As the cell and gene field builds off a quarter of great scientific progress, the industry may be teetering on the brink of transforming medicine as we know it.
At the Fierce Biotech Summit last week, Avrobio CEO Geoff MacKay shared his insight on the current cell and gene landscape, and what the outlook is like for reimbursement once more programs pass the FDA threshold. He pointed to an estimated15 companies in the field preparing to file for approval with the agency in 2023.
“You can slice and dice that any way you want,” the CEO of the Massachusetts-based biotech said of the expected FDA submission number. “If half of those actually lead to approvals, that’s a measurable change in healthcare.”
Those submissions include Vertex and CRISPR’s exa-cel, an ex-vivo gene-edited therapy for patients with sickle cell disease and transfusion-dependent beta thalassemia. If given the green light, it would be the first FDA-approved gene therapy to treat sickle cell disease, not to mention the first CRISPR therapy for a genetic disease.
Further up the cell and gene pipeline are around 200 companies actively conducting phase 3 clinical trials, MacKay said. If even a third of those late-stage products make it to market, the healthcare system is poised for a “very, very, very big change,” he explained, with single infusions potentially replacing a multitude of lifelong therapies for chronic conditions.
“The disruptive technology is here,” McKay said. “It’s proven it works.”
As recently as 2019, the FDA said it was expecting to approve 10 to 20 cell and gene products a year starting in 2025. The estimation was based on an analysis of the industry pipeline at the time and clinical success rates.

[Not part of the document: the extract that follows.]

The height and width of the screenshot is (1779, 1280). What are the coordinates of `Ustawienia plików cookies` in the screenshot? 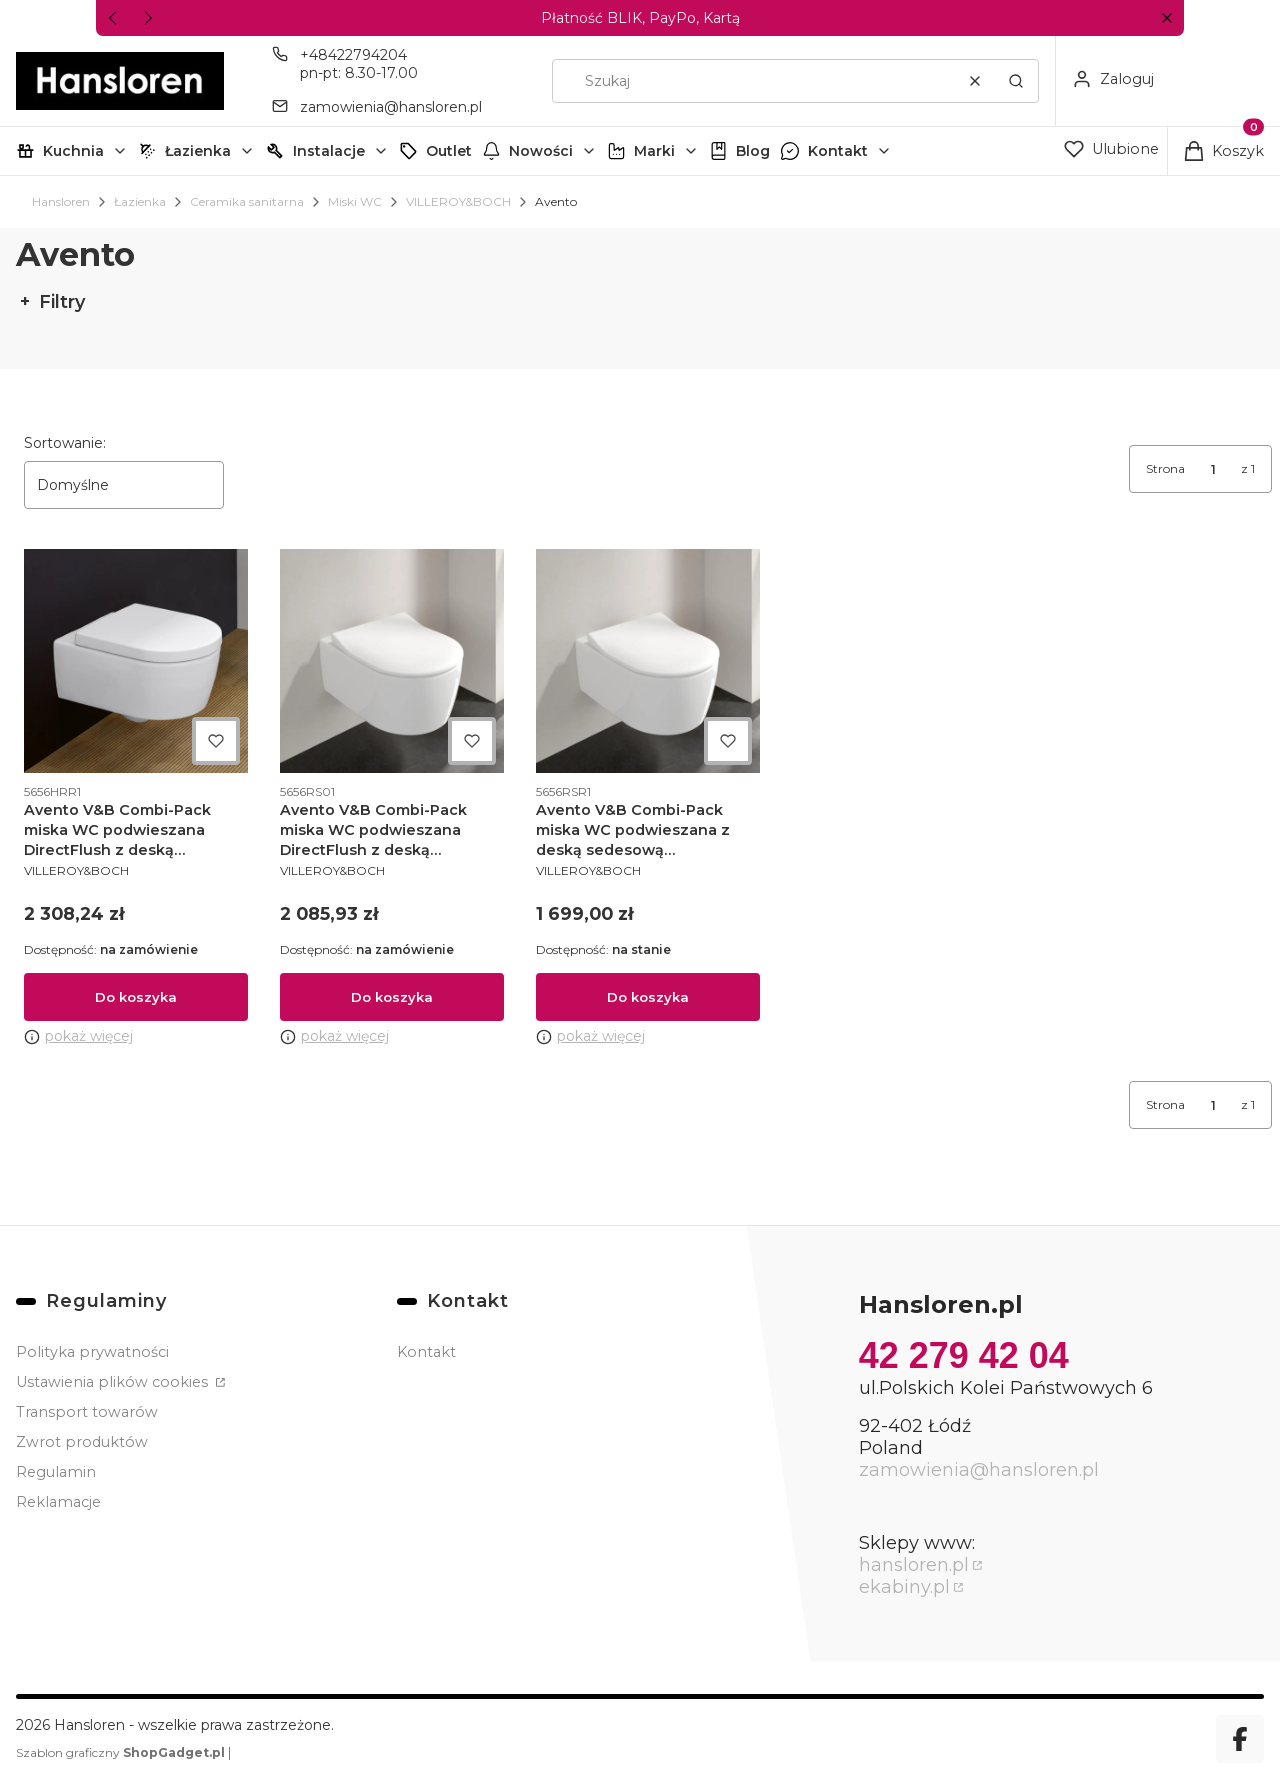 It's located at (114, 1382).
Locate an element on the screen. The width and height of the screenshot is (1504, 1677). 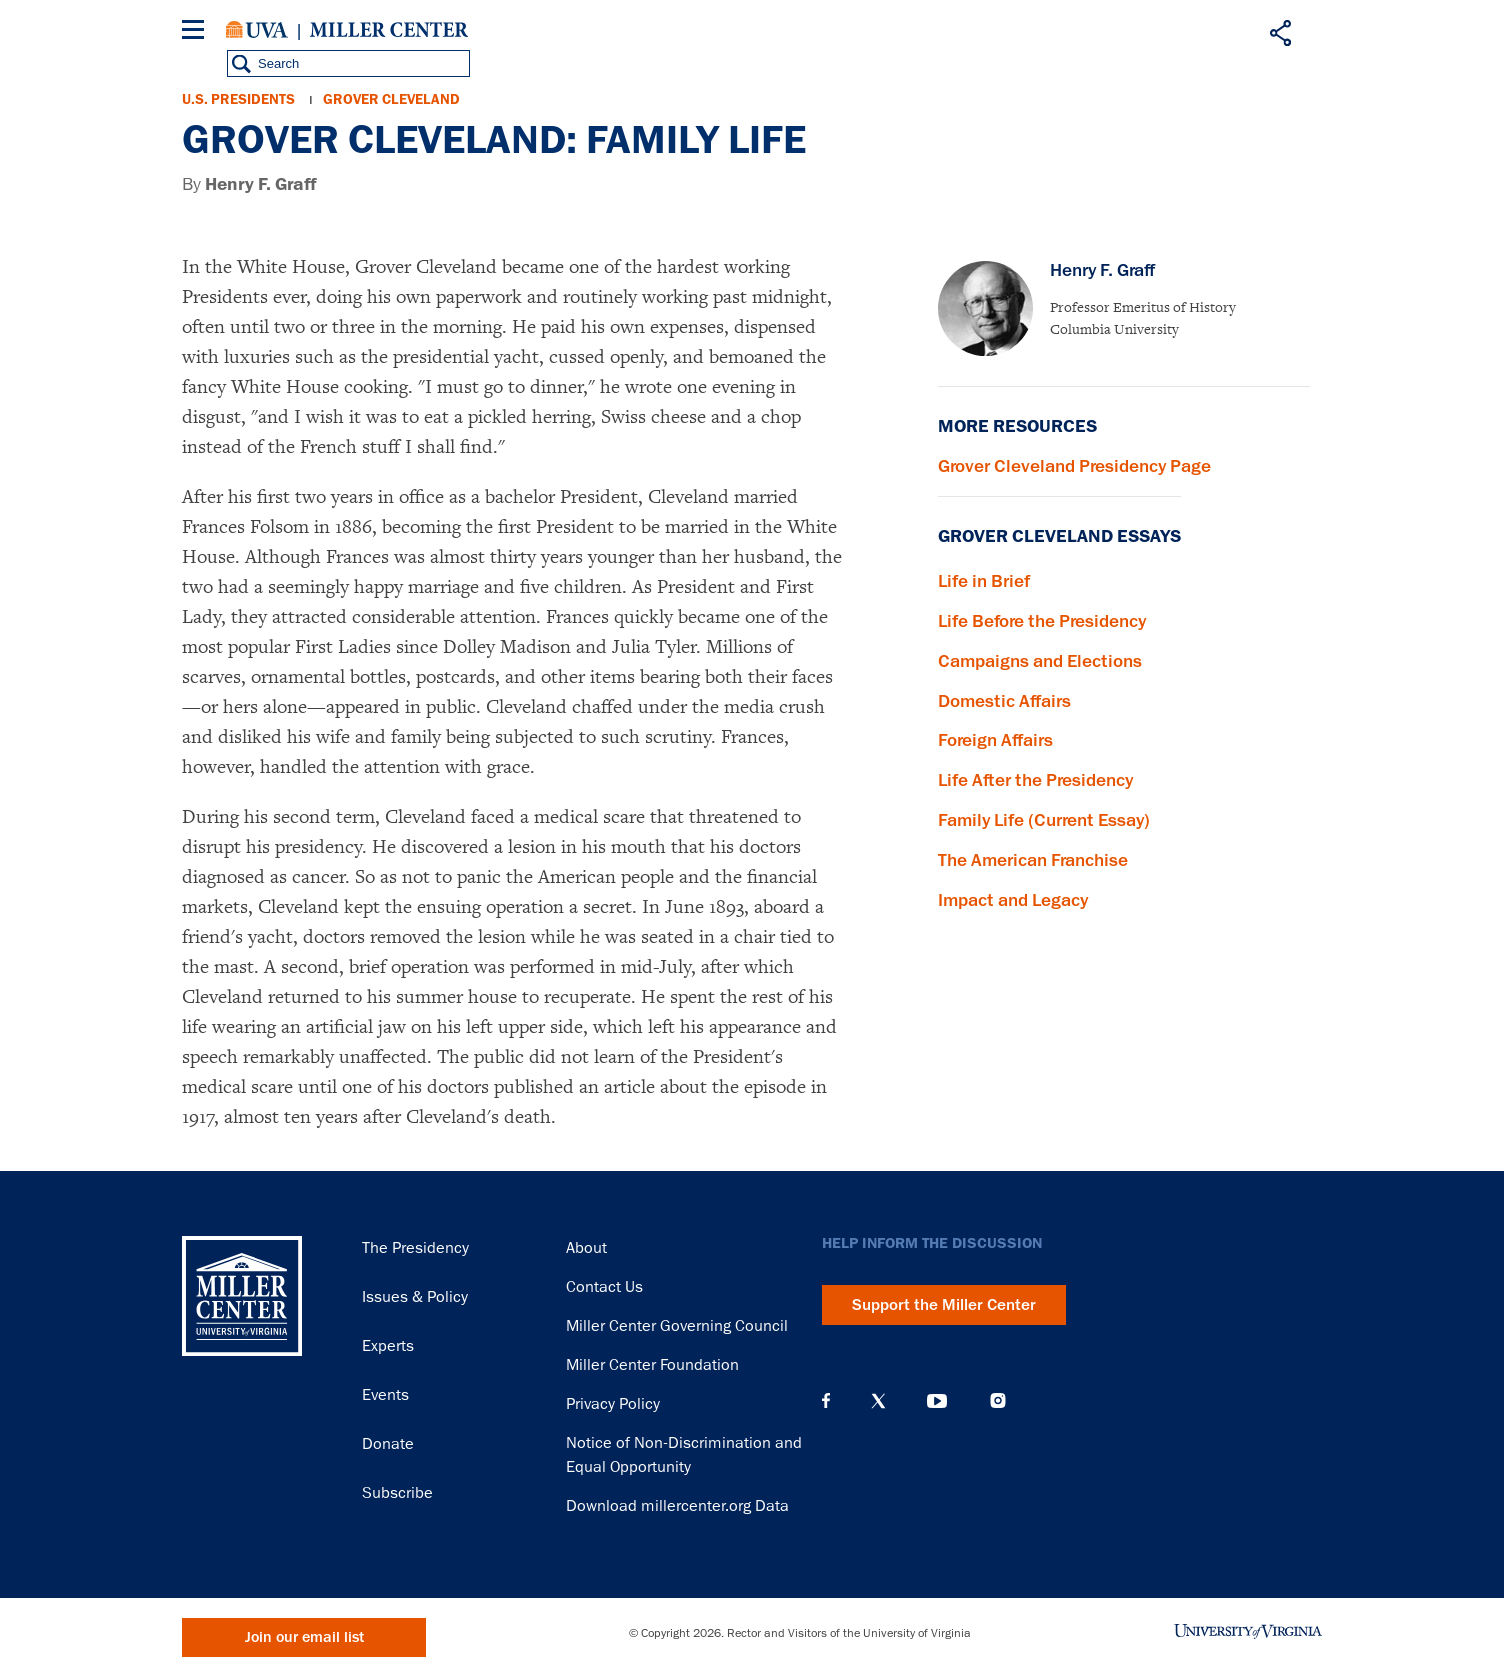 Life After the Presidency is located at coordinates (1035, 780).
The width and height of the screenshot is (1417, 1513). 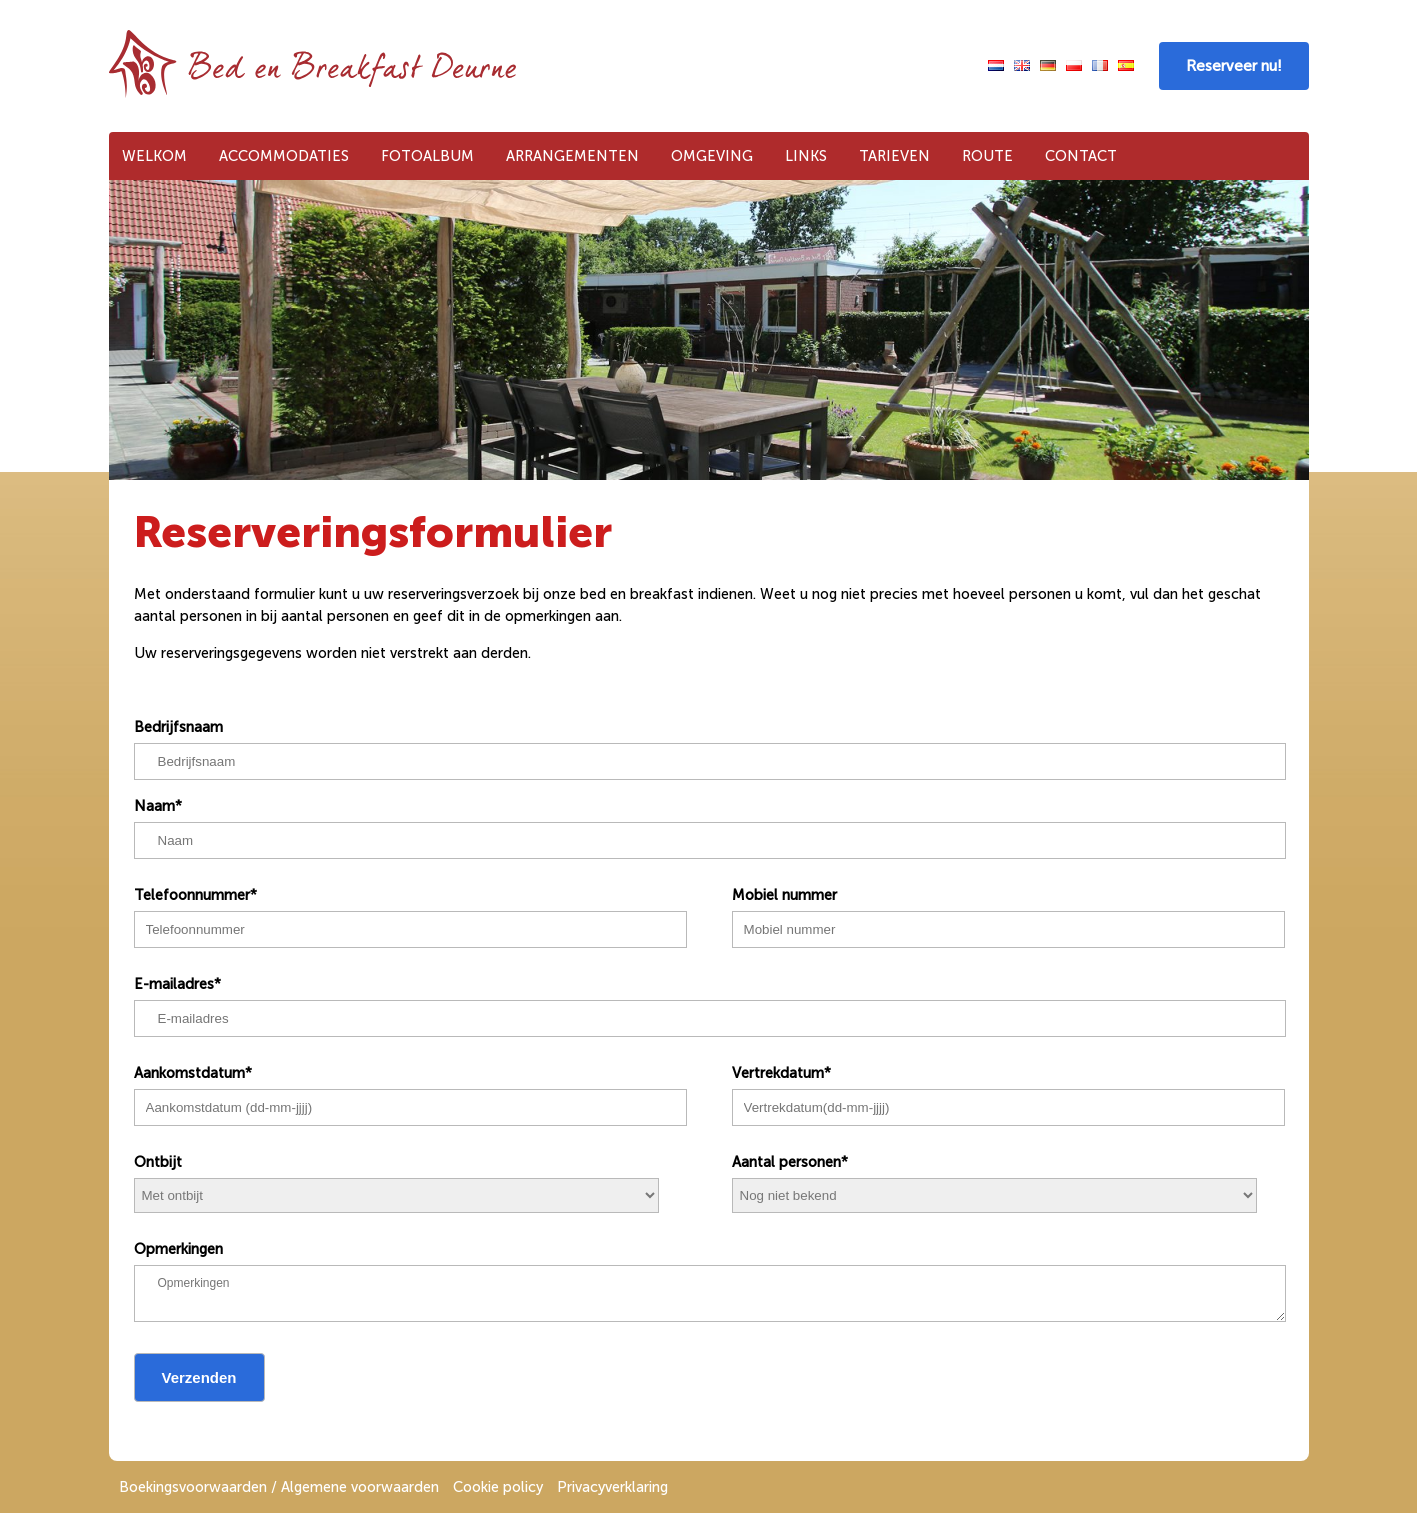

Avrobio’s CEO thinks the industry is now working to soften some of the rough edges unique to cell and gene therapies, such as addressing safety signals as well as chemistry, manufacturing and control issues. Amid work to overcome such science-specific challenges, an even greater obstacle looms over the sector—who will pay for the therapies?
Since the FDA approved Novartis’ Zolgensma in 2019, society has grappled with the high price of such therapies. In the past few months, bluebird bio has surpassed that price marker, with its beta thalassemia therapy Zynteglo’s $2.8 million tag quickly outdone by Skysona’s $3 million label. The biotech has struggled in some regions due to these high costs, winding down its operations in Europe due to a so-called “broken market.”
While there’s no guarantee, or as MacKay puts it, no “god-given right to get reimbursement,” the CEO believes companies that demonstrate an attractive cost offset and health benefit for their therapies are likely to get some sort of compensation.
“It’s wonderful to be sitting here in September of 2022,” MacKay said, noting that his outlook is very different from a year ago. The CEO told the summit that society has proven its willingness to reimburse for safe and effective therapies, pointing to several recent examples including Orchard Therapeutics’ Libmeldy in Germany and BioMarin’s Roctavian across Europe.
For now, privately owned biotechs with earlier-stage assets have to focus on securing investor funds amid the bear market as others push their later-stage programs to the FDA’s doors.